Ecosyste.ms: Awesome

An open API service indexing awesome lists of open source software.

Awesome Lists | Featured Topics | Projects

https://github.com/boxbeam/untwine

The prettier pattern-matching parser with automatic error recovery
https://github.com/boxbeam/untwine

parser-generator parsing

Last synced: 1 day ago
JSON representation

The prettier pattern-matching parser with automatic error recovery

Awesome Lists containing this project

README

        

# Untwine

The prettier pattern-matching parser with automatic error recovery

![Example expression errors](./screenshots/json-3.png)

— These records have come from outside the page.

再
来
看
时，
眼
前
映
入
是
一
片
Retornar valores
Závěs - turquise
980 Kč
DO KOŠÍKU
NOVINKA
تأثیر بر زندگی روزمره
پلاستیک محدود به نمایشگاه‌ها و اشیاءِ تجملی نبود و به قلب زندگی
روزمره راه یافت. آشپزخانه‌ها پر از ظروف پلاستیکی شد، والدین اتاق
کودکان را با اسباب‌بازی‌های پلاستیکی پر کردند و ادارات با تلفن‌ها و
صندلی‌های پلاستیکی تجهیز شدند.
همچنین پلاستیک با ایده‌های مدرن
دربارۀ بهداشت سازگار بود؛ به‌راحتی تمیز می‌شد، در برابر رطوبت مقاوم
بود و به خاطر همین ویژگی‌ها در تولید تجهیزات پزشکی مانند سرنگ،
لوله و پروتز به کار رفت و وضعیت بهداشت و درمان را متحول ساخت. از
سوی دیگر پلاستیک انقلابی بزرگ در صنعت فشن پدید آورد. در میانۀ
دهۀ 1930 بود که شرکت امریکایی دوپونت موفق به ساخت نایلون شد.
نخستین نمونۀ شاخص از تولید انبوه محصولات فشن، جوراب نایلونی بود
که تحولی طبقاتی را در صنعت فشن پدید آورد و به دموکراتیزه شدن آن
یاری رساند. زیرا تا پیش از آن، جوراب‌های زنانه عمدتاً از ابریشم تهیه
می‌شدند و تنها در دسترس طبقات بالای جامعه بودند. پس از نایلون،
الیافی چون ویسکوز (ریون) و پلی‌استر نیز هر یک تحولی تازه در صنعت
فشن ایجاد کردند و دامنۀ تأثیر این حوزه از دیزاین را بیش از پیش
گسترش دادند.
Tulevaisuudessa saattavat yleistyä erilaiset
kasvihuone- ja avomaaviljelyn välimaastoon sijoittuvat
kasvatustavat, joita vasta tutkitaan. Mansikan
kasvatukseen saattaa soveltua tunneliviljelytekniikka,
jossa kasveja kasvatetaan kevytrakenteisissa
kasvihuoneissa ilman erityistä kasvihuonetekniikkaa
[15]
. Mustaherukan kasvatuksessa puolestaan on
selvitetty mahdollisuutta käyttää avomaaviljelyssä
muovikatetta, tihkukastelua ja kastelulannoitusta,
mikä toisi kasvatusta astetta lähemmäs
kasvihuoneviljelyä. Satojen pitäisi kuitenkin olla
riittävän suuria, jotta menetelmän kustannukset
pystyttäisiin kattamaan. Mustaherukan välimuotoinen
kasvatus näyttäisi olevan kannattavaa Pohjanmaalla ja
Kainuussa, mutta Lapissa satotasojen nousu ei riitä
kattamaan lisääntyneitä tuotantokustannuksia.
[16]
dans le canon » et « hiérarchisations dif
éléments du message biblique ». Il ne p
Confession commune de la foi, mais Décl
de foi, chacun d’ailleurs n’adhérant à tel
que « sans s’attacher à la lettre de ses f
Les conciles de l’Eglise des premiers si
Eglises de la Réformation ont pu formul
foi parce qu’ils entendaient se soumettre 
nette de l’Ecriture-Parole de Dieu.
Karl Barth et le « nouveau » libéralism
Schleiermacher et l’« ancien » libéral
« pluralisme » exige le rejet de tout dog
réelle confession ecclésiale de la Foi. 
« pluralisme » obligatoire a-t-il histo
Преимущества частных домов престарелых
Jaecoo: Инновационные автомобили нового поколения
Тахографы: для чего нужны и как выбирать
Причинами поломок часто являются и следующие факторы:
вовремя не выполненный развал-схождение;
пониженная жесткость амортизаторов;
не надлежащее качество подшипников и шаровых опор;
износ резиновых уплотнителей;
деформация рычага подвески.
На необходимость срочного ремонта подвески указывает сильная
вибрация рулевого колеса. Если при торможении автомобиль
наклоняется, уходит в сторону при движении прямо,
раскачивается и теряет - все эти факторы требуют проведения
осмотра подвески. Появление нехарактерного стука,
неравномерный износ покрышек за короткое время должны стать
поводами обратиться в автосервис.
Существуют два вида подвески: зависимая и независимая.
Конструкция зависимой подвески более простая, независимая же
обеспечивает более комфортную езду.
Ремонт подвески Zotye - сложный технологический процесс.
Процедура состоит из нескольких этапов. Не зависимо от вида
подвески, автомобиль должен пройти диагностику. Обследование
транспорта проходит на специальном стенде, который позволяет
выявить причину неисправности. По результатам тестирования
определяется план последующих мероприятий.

Untwine is a declarative parsing library which allows a style of parsing which is similar to direct pattern matching using a custom macro syntax.
This allows the creation of extremely compact parsers with decent performance characteristics and high-quality error messages.
These parsers are simple to implement, with a couple cherry-picked examples being:
- A nearly-complete JSON parser in 12 lines of parsing logic
- Supports all basic JSON functionality except for special escape sequences (those other than \\")
- A pmdas-respecting four-operation expression parser in 6 lines of parsing logic
- And one helper function to operate on two numbers

Parsers made using untwine also have high-quality error messages visually displaying the error and relevant syntax.

## Usage

This readme will mostly cover examples and features. For a usage breakdown, see https://docs.rs/untwine/latest/untwine/macro.parser.html.

For a more guided tutorial, see https://github.com/boxbeam/untwine/blob/master/TUTORIAL.md

## Simple, declarative parsing

Untwine allows you to parse by simply describing the syntax you want to parse, and selecting the parts of the output you want.
Below is the code implementing an expression parser in Untwine.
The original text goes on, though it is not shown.